Sync with Git 2.39.2

gitster · gitster · commit c867e4fa180b · 2023-02-13T17:03:55.000-08:00
diff --git a/Documentation/RelNotes/2.30.8.txt b/Documentation/RelNotes/2.30.8.txt
@@ -0,0 +1,51 @@
+Git v2.30.8 Release Notes
+=========================
+
+This release addresses the security issues CVE-2023-22490 and
+CVE-2023-23946.
+
+
+Fixes since v2.30.7
+-------------------
+
+ * CVE-2023-22490:
+
+   Using a specially-crafted repository, Git can be tricked into using
+   its local clone optimization even when using a non-local transport.
+   Though Git will abort local clones whose source $GIT_DIR/objects
+   directory contains symbolic links (c.f., CVE-2022-39253), the objects
+   directory itself may still be a symbolic link.
+
+   These two may be combined to include arbitrary files based on known
+   paths on the victim's filesystem within the malicious repository's
+   working copy, allowing for data exfiltration in a similar manner as
+   CVE-2022-39253.
+
+ * CVE-2023-23946:
+
+   By feeding a crafted input to "git apply", a path outside the
+   working tree can be overwritten as the user who is running "git
+   apply".
+
+ * A mismatched type in `attr.c::read_attr_from_index()` which could
+   cause Git to errantly reject attributes on Windows and 32-bit Linux
+   has been corrected.
+
+Credit for finding CVE-2023-22490 goes to yvvdwf, and the fix was
+developed by Taylor Blau, with additional help from others on the
+Git security mailing list.
+
+Credit for finding CVE-2023-23946 goes to Joern Schneeweisz, and the
+fix was developed by Patrick Steinhardt.
+
+
+Johannes Schindelin (1):
+      attr: adjust a mismatched data type
+
+Patrick Steinhardt (1):
+      apply: fix writing behind newly created symbolic links
+
+Taylor Blau (3):
+      t5619: demonstrate clone_local() with ambiguous transport
+      clone: delay picking a transport until after get_repo_path()
+      dir-iterator: prevent top-level symlinks without FOLLOW_SYMLINKS
diff --git a/Documentation/RelNotes/2.31.7.txt b/Documentation/RelNotes/2.31.7.txt
@@ -0,0 +1,6 @@
+Git v2.31.7 Release Notes
+=========================
+
+This release merges up the fixes that appear in v2.30.8 to
+address the security issues CVE-2023-22490 and CVE-2023-23946;
+see the release notes for that version for details.
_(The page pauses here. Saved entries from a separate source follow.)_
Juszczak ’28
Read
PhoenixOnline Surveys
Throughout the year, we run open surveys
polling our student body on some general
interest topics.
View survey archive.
diff --git a/Documentation/RelNotes/2.32.6.txt b/Documentation/RelNotes/2.32.6.txt
@@ -0,0 +1,6 @@
+Git v2.32.6 Release Notes
+=========================
+
+This release merges up the fixes that appear in v2.30.8 and v2.31.7
+to address the security issues CVE-2023-22490 and CVE-2023-23946;
+see the release notes for these versions for details.
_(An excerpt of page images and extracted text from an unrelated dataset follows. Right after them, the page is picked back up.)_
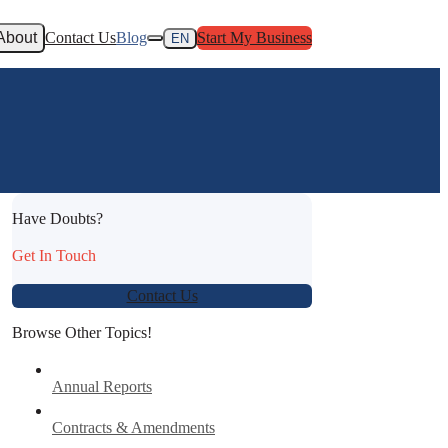
About
Contact Us
Blog
Start My Business
EN
Have Doubts?
Get In Touch
Contact Us
Browse Other Topics!
Annual Reports
Contracts & Amendments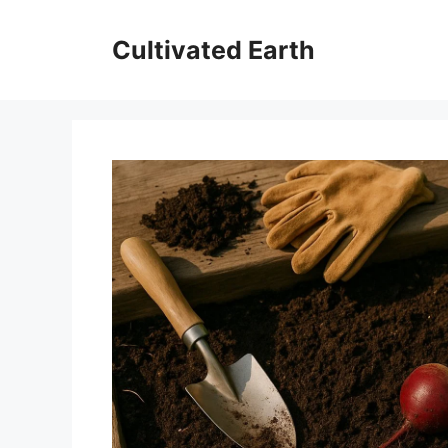
Skip
to
Cultivated Earth
content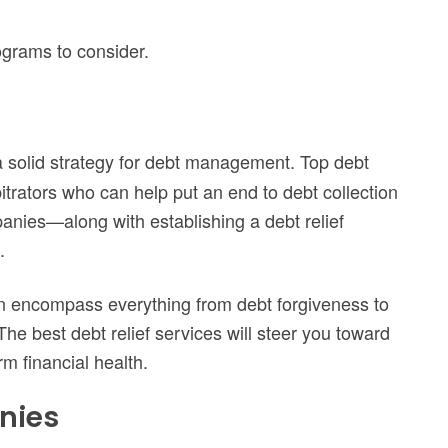
rograms to consider.
a solid strategy for debt management. Top debt
itrators who can help put an end to debt collection
anies—along with establishing a debt relief
.
 can encompass everything from debt forgiveness to
he best debt relief services will steer you toward
erm financial health.
nies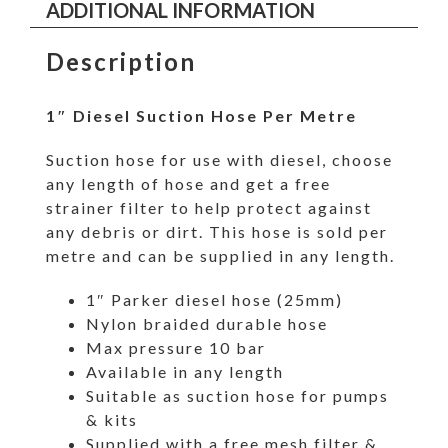
ADDITIONAL INFORMATION
Description
1″ Diesel Suction Hose Per Metre
Suction hose for use with diesel, choose
any length of hose and get a free
strainer filter to help protect against
any debris or dirt. This hose is sold per
metre and can be supplied in any length.
1″ Parker diesel hose (25mm)
Nylon braided durable hose
Max pressure 10 bar
Available in any length
Suitable as suction hose for pumps
& kits
Supplied with a free mesh filter &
diff --git a/Documentation/RelNotes/2.33.7.txt b/Documentation/RelNotes/2.33.7.txt
@@ -0,0 +1,7 @@
+Git v2.33.7 Release Notes
+=========================
+
+This release merges up the fixes that appear in v2.30.8, v2.31.7
+and v2.32.6 to address the security issues CVE-2023-22490 and
+CVE-2023-23946; see the release notes for these versions for
+details.
diff --git a/Documentation/RelNotes/2.34.7.txt b/Documentation/RelNotes/2.34.7.txt
@@ -0,0 +1,7 @@
+Git v2.34.7 Release Notes
+=========================
+
+This release merges up the fixes that appear in v2.30.8, v2.31.7,
+v2.32.6 and v2.33.7 to address the security issues CVE-2023-22490
+and CVE-2023-23946; see the release notes for these versions
+for details.
diff --git a/Documentation/RelNotes/2.35.7.txt b/Documentation/RelNotes/2.35.7.txt
@@ -0,0 +1,7 @@
+Git v2.35.7 Release Notes
+=========================
+
+This release merges up the fixes that appear in v2.30.8, v2.31.7,
+v2.32.6, v2.33.7 and v2.34.7 to address the security issues
+CVE-2023-22490 and CVE-2023-23946; see the release notes for
+these versions for details.
diff --git a/Documentation/RelNotes/2.36.5.txt b/Documentation/RelNotes/2.36.5.txt
@@ -0,0 +1,7 @@
+Git v2.36.5 Release Notes
+=========================
+
+This release merges up the fixes that appear in v2.30.8, v2.31.7,
+v2.32.6, v2.33.7, v2.34.7 and v2.35.7 to address the security
+issues CVE-2023-22490 and CVE-2023-23946; see the release notes
+for these versions for details.
diff --git a/Documentation/RelNotes/2.37.6.txt b/Documentation/RelNotes/2.37.6.txt
@@ -0,0 +1,7 @@
+Git v2.37.6 Release Notes
+=========================
+
+This release merges up the fixes that appear in v2.30.8, v2.31.7,
+v2.32.6, v2.33.7, v2.34.7, v2.35.7 and v2.36.5 to address the
+security issues CVE-2023-22490 and CVE-2023-23946; see the release
+notes for these versions for details.
diff --git a/Documentation/RelNotes/2.38.4.txt b/Documentation/RelNotes/2.38.4.txt
@@ -0,0 +1,7 @@
+Git v2.38.4 Release Notes
+=========================
+
+This release merges up the fixes that appear in v2.30.8, v2.31.7,
+v2.32.6, v2.33.7, v2.34.7, v2.35.7, v2.36.5 and v2.37.6 to
+address the security issues CVE-2023-22490 and CVE-2023-23946;
+see the release notes for these versions for details.
diff --git a/Documentation/RelNotes/2.39.2.txt b/Documentation/RelNotes/2.39.2.txt
@@ -0,0 +1,7 @@
+Git v2.39.2 Release Notes
+=========================
+
+This release merges up the fixes that appear in v2.30.8, v2.31.7,
+v2.32.6, v2.33.7, v2.34.7, v2.35.7, v2.36.5, v2.37.6 and v2.38.4
+to address the security issues CVE-2023-22490 and CVE-2023-23946;
+see the release notes for these versions for details.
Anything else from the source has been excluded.